**Task**
The answer is every line in the data below that contains the word "coordinates".

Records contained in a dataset
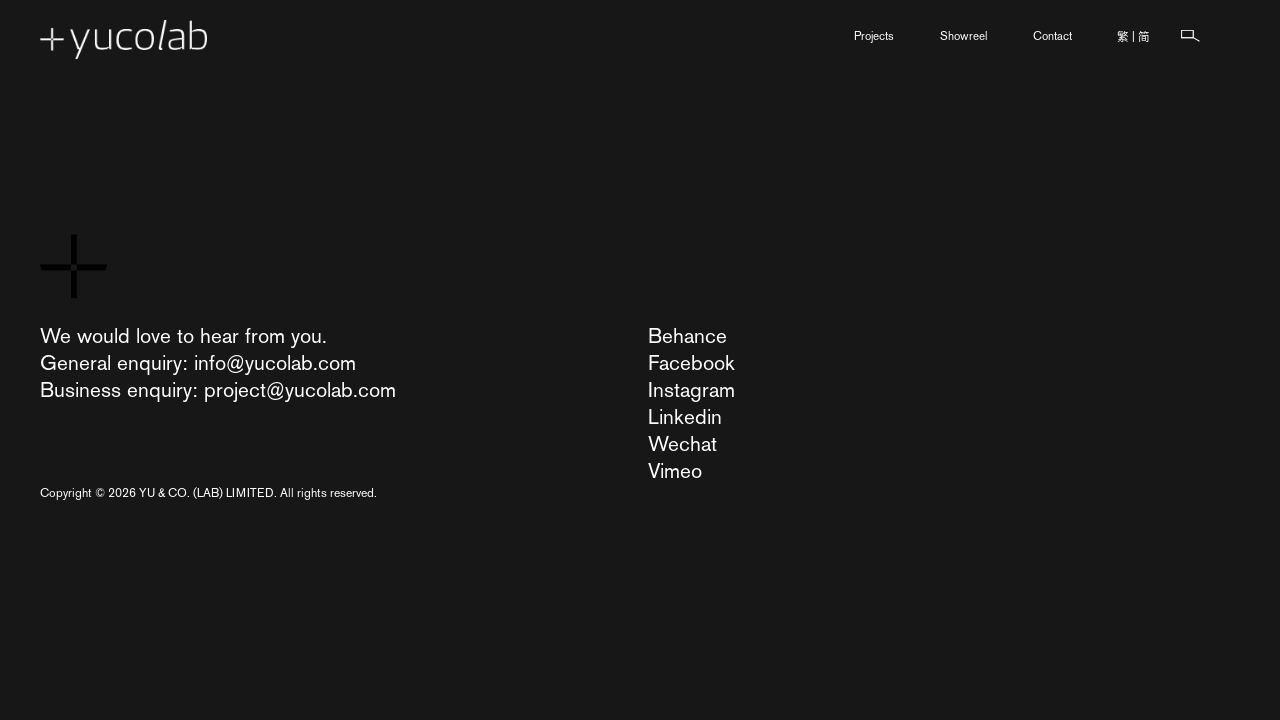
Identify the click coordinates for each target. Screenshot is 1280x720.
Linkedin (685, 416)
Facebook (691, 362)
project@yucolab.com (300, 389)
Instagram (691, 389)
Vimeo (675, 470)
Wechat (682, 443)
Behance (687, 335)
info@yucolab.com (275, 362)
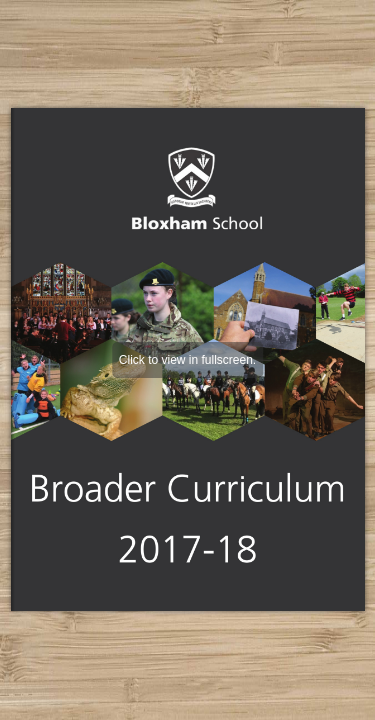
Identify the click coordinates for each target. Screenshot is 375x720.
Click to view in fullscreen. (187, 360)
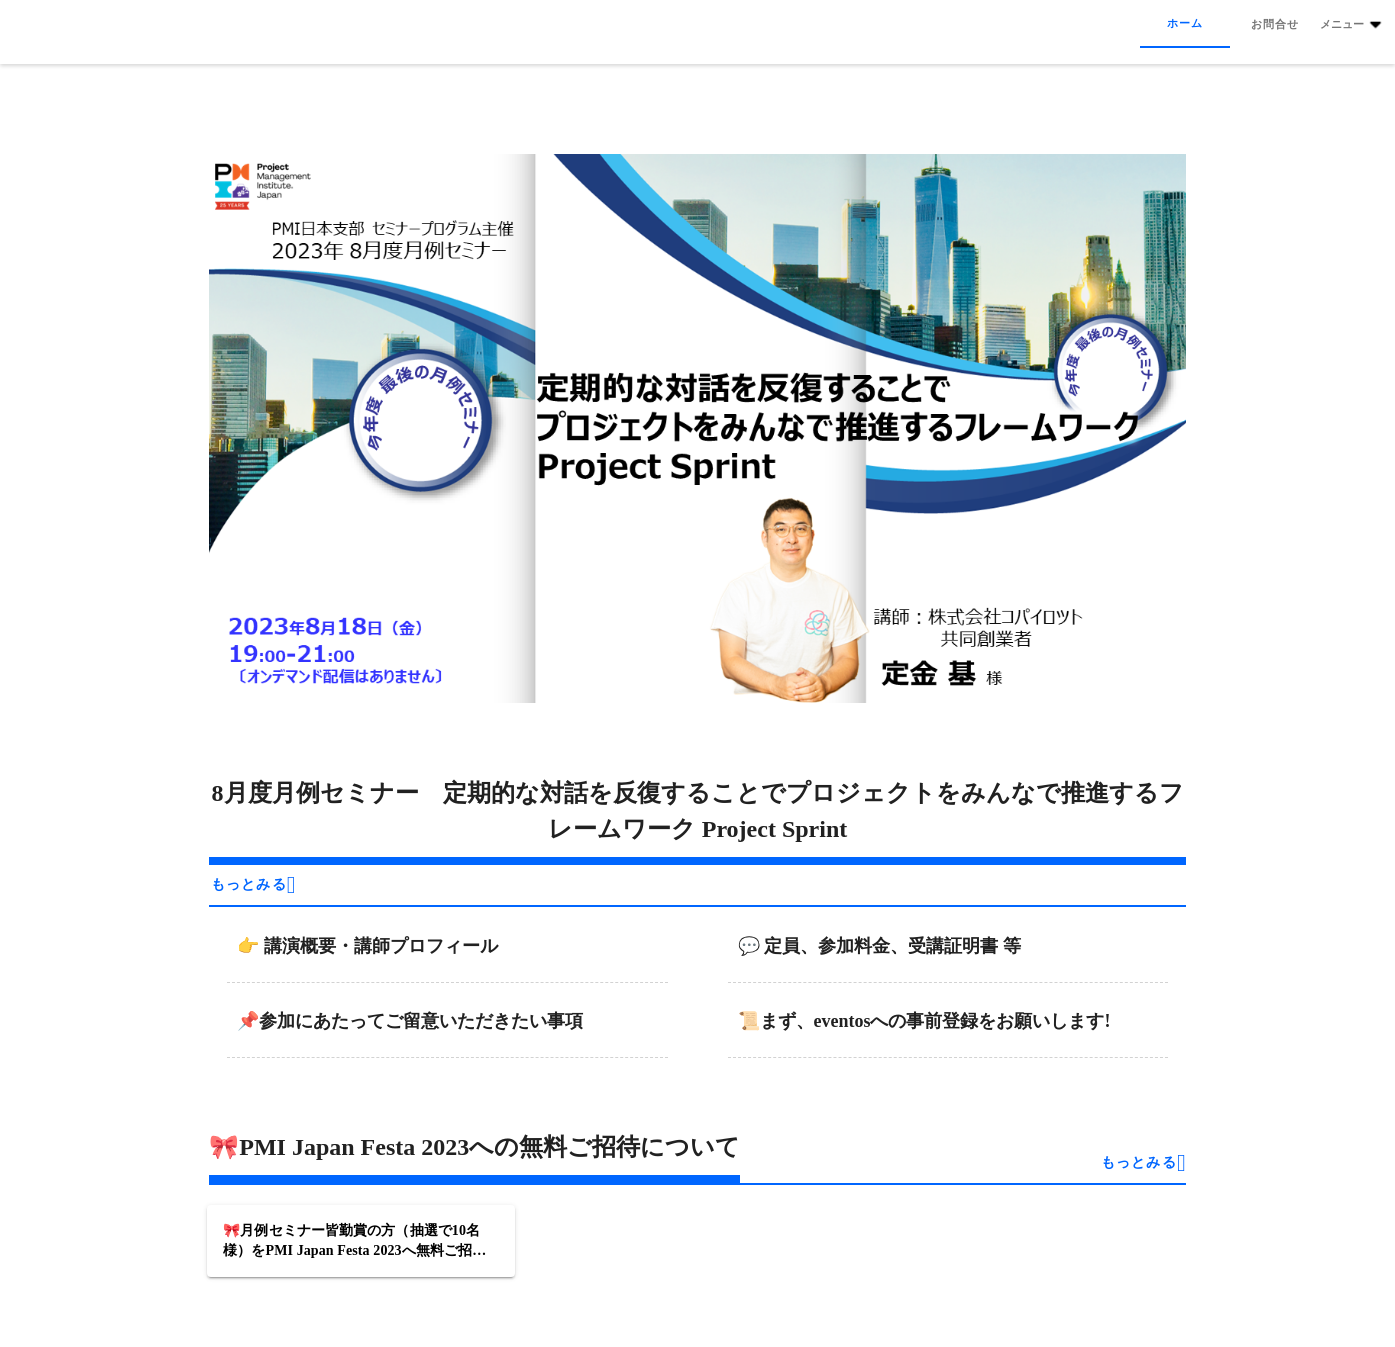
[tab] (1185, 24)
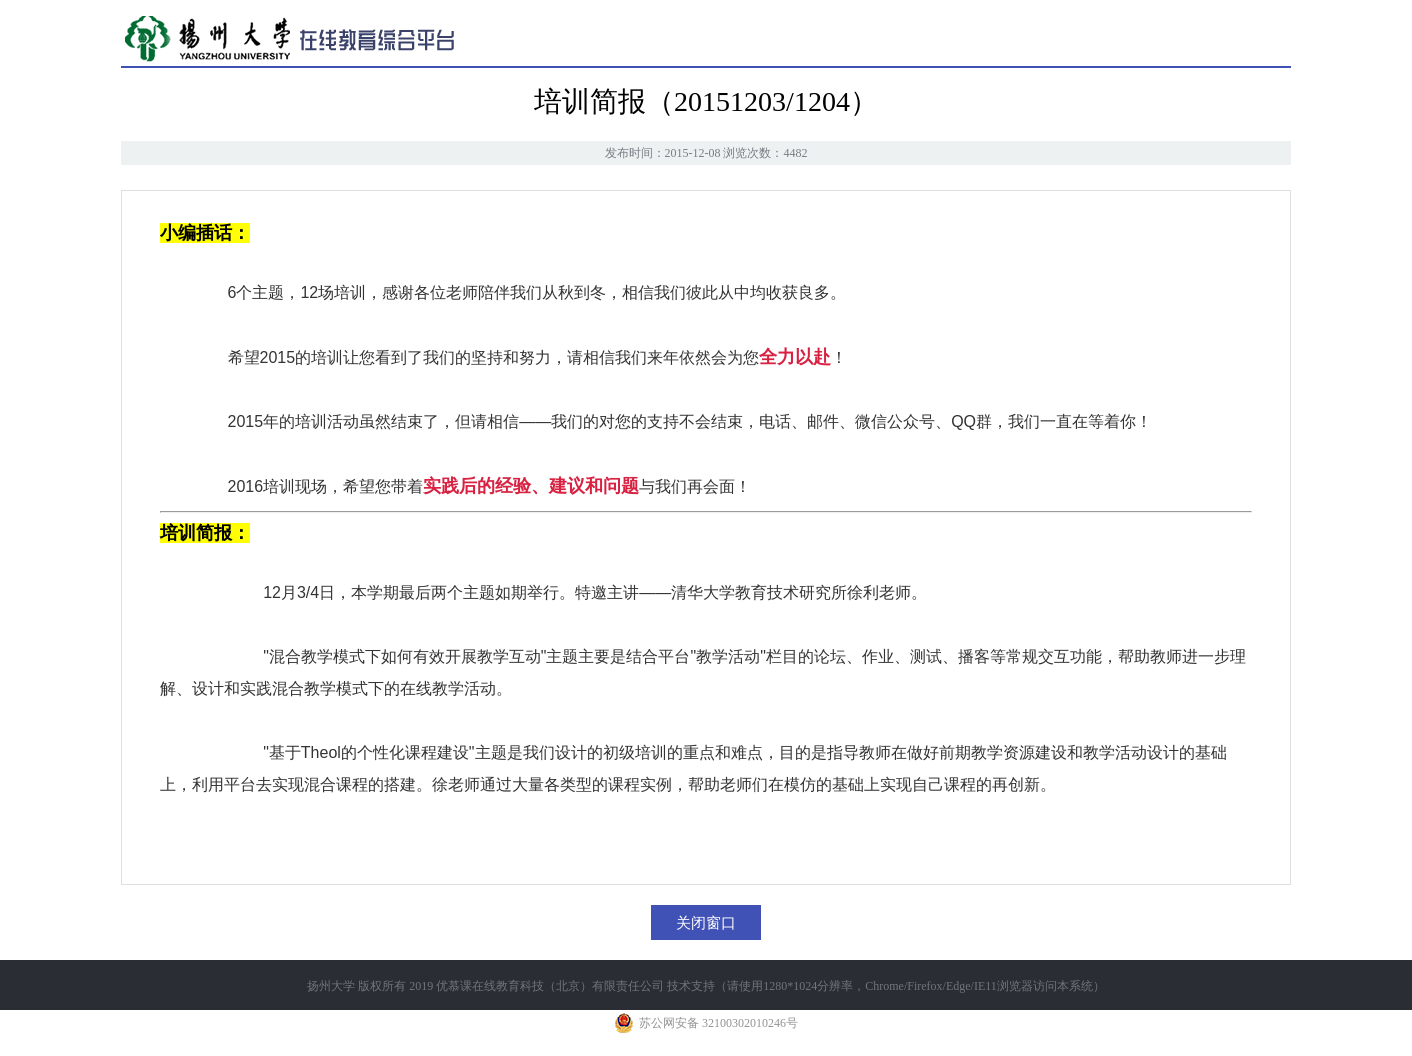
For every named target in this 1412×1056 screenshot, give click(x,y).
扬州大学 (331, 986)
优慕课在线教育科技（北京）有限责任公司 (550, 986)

**Task result**
Identify the click coordinates for each target. Screenshot is 1280x720.
Identify the click coordinates for each target. Screenshot is 375x720.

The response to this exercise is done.